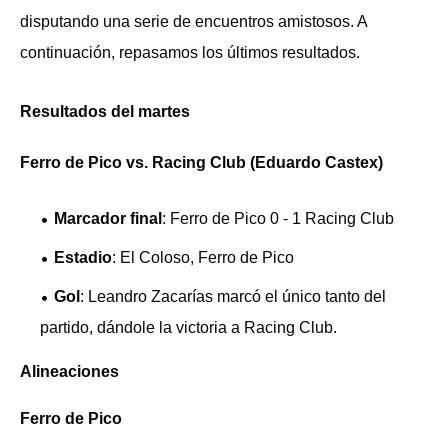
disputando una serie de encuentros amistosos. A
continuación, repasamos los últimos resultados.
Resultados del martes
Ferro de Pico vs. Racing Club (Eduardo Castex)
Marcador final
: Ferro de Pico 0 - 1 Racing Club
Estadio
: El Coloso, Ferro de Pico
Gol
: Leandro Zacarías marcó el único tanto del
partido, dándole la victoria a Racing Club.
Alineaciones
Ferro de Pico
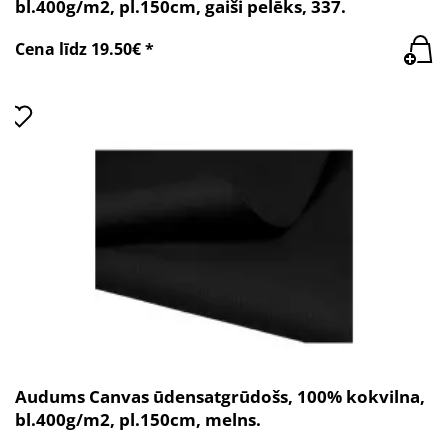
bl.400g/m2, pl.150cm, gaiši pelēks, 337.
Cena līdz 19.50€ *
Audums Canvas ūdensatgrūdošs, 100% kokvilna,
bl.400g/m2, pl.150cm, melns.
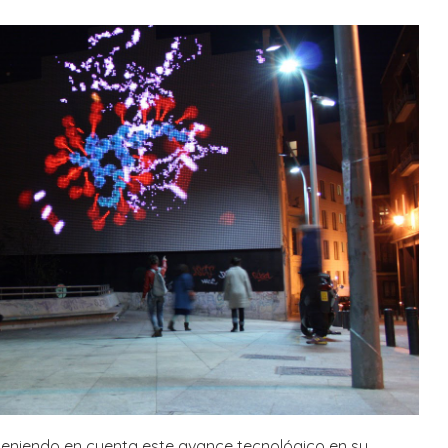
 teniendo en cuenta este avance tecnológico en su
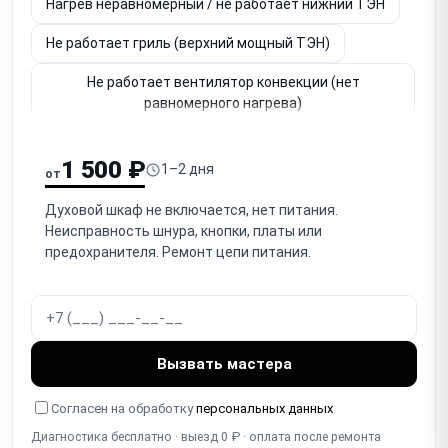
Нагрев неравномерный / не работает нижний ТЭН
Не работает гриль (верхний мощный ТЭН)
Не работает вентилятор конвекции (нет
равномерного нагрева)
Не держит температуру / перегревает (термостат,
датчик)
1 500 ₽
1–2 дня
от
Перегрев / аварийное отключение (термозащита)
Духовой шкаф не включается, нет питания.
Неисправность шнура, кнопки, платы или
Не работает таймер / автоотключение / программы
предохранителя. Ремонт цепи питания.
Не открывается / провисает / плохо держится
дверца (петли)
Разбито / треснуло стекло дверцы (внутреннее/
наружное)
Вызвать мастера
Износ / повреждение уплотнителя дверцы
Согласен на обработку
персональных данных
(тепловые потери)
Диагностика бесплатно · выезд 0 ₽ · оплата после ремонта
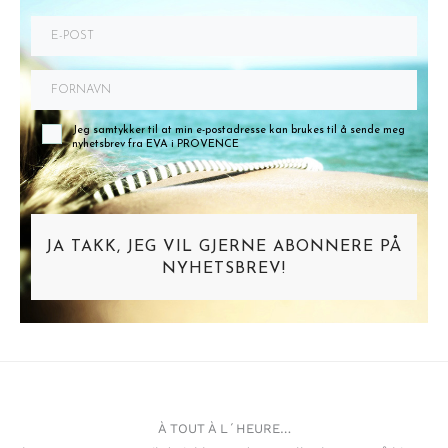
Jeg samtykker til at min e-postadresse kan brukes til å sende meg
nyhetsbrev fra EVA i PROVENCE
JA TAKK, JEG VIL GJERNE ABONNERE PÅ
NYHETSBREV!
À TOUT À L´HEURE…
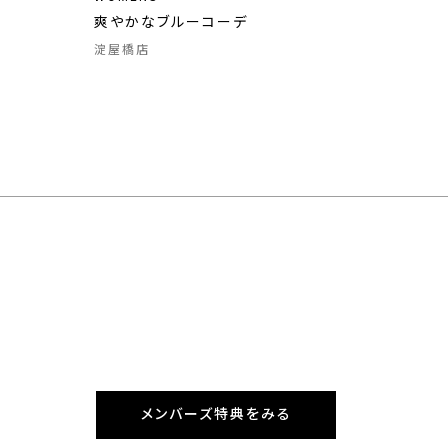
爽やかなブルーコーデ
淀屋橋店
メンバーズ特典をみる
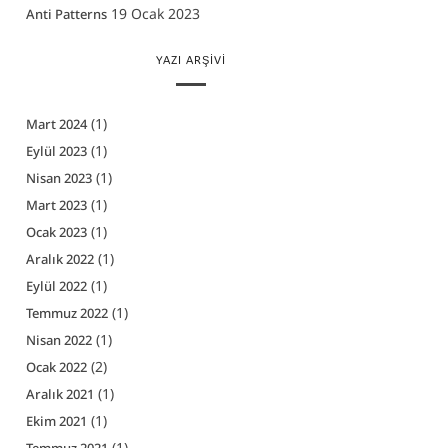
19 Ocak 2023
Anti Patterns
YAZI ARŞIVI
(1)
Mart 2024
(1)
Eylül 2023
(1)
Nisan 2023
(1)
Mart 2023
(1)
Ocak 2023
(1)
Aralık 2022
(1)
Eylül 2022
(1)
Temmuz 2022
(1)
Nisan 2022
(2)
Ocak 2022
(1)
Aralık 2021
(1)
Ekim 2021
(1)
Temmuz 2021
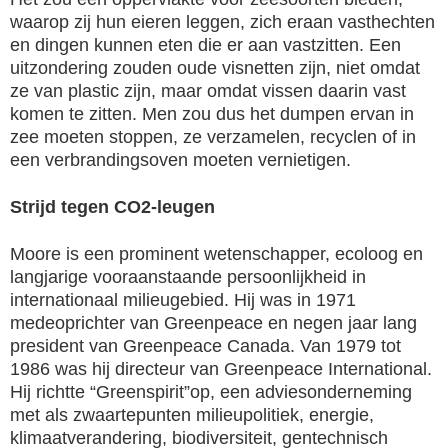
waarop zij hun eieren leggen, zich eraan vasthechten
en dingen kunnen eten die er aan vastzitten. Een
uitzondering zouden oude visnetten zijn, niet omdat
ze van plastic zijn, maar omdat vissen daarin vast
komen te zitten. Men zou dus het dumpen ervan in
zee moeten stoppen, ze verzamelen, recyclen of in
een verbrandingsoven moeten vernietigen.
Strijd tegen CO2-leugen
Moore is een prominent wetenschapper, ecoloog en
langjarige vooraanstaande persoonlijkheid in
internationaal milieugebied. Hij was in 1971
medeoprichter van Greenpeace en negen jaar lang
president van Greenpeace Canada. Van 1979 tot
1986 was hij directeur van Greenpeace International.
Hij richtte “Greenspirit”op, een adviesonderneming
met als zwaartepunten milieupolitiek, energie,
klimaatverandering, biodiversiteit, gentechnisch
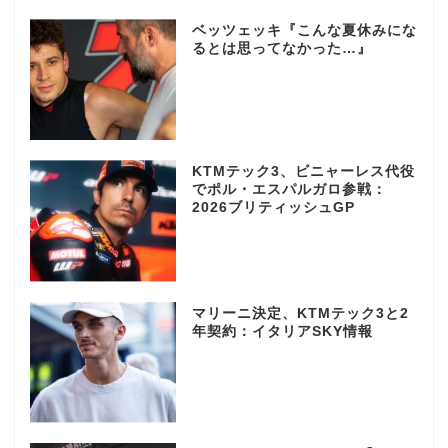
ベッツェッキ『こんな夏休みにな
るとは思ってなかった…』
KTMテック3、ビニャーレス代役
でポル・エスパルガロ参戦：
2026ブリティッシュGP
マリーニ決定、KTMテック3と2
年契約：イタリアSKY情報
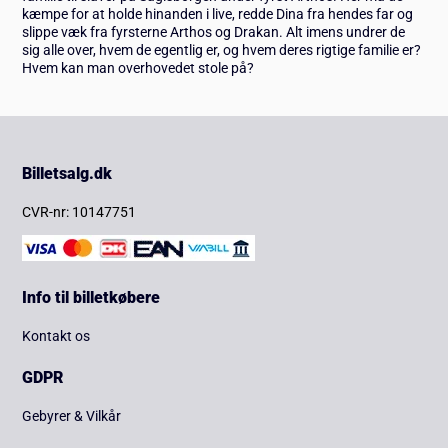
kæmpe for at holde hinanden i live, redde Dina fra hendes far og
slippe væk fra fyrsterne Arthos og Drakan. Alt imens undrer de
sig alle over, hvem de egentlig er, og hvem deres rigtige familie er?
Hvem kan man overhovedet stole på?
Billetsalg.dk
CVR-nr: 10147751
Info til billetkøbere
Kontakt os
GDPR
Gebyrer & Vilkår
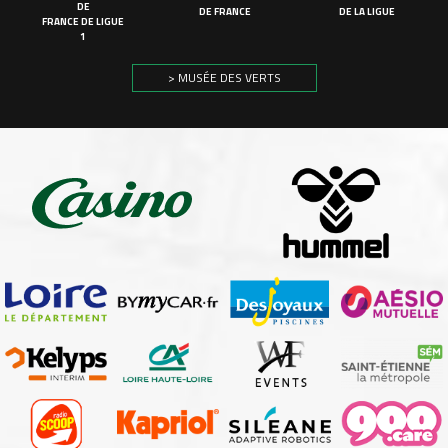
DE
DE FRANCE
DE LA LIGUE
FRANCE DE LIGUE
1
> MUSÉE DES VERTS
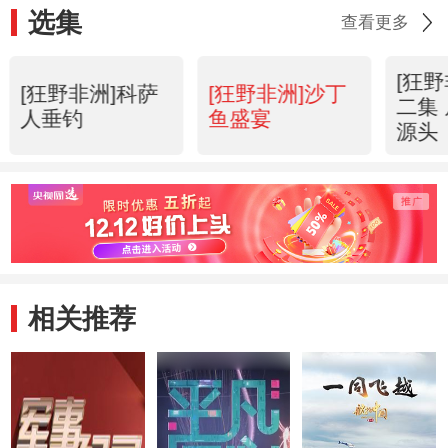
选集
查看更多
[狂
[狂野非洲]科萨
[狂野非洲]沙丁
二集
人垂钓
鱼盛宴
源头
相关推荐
···
▸ **THE TASK**
Reproduce each entry exactly as given; no pictures, please.

▸ **YOUR RESPONSE**
disputando una serie de encuentros amistosos. A
continuación, repasamos los últimos resultados.
Resultados del martes
Ferro de Pico vs. Racing Club (Eduardo Castex)
Marcador final
: Ferro de Pico 0 - 1 Racing Club
Estadio
: El Coloso, Ferro de Pico
Gol
: Leandro Zacarías marcó el único tanto del
partido, dándole la victoria a Racing Club.
Alineaciones
Ferro de Pico
bl.400g/m2, pl.150cm, gaiši pelēks, 337.
Cena līdz 19.50€ *
Audums Canvas ūdensatgrūdošs, 100% kokvilna,
bl.400g/m2, pl.150cm, melns.
 teniendo en cuenta este avance tecnológico en su
Нагрев неравномерный / не работает нижний ТЭН
Не работает гриль (верхний мощный ТЭН)
Не работает вентилятор конвекции (нет
равномерного нагрева)
Не держит температуру / перегревает (термостат,
датчик)
1 500 ₽
1–2 дня
от
Перегрев / аварийное отключение (термозащита)
Духовой шкаф не включается, нет питания.
Неисправность шнура, кнопки, платы или
Не работает таймер / автоотключение / программы
предохранителя. Ремонт цепи питания.
Не открывается / провисает / плохо держится
дверца (петли)
Разбито / треснуло стекло дверцы (внутреннее/
наружное)
Вызвать мастера
Износ / повреждение уплотнителя дверцы
Согласен на обработку
персональных данных
(тепловые потери)
Диагностика бесплатно · выезд 0 ₽ · оплата после ремонта
Jeg samtykker til at min e-postadresse kan brukes til å sende meg
nyhetsbrev fra EVA i PROVENCE
JA TAKK, JEG VIL GJERNE ABONNERE PÅ
NYHETSBREV!
À TOUT À L´HEURE…
爽やかなブルーコーデ
淀屋橋店
メンバーズ特典をみる
19 Ocak 2023
Anti Patterns
YAZI ARŞIVI
(1)
Mart 2024
(1)
Eylül 2023
(1)
Nisan 2023
(1)
Mart 2023
(1)
Ocak 2023
(1)
Aralık 2022
(1)
Eylül 2022
(1)
Temmuz 2022
(1)
Nisan 2022
(2)
Ocak 2022
(1)
Aralık 2021
(1)
Ekim 2021
(1)
Temmuz 2021
waarop zij hun eieren leggen, zich eraan vasthechten
en dingen kunnen eten die er aan vastzitten. Een
uitzondering zouden oude visnetten zijn, niet omdat
ze van plastic zijn, maar omdat vissen daarin vast
komen te zitten. Men zou dus het dumpen ervan in
zee moeten stoppen, ze verzamelen, recyclen of in
een verbrandingsoven moeten vernietigen.
Strijd tegen CO2-leugen
Moore is een prominent wetenschapper, ecoloog en
langjarige vooraanstaande persoonlijkheid in
internationaal milieugebied. Hij was in 1971
medeoprichter van Greenpeace en negen jaar lang
president van Greenpeace Canada. Van 1979 tot
1986 was hij directeur van Greenpeace International.
Hij richtte “Greenspirit”op, een adviesonderneming
met als zwaartepunten milieupolitiek, energie,
klimaatverandering, biodiversiteit, gentechnisch
ベッツェッキ『こんな夏休みにな
るとは思ってなかった…』
KTMテック3、ビニャーレス代役
でポル・エスパルガロ参戦：
2026ブリティッシュGP
マリーニ決定、KTMテック3と2
年契約：イタリアSKY情報
kæmpe for at holde hinanden i live, redde Dina fra hendes far og
slippe væk fra fyrsterne Arthos og Drakan. Alt imens undrer de
sig alle over, hvem de egentlig er, og hvem deres rigtige familie er?
Hvem kan man overhovedet stole på?
Billetsalg.dk
CVR-nr: 10147751
Info til billetkøbere
Kontakt os
GDPR
Gebyrer & Vilkår
DE
DE FRANCE
DE LA LIGUE
FRANCE DE LIGUE
1
> MUSÉE DES VERTS
选集
查看更多
[狂
[狂野非洲]科萨
[狂野非洲]沙丁
二集
人垂钓
鱼盛宴
源头
相关推荐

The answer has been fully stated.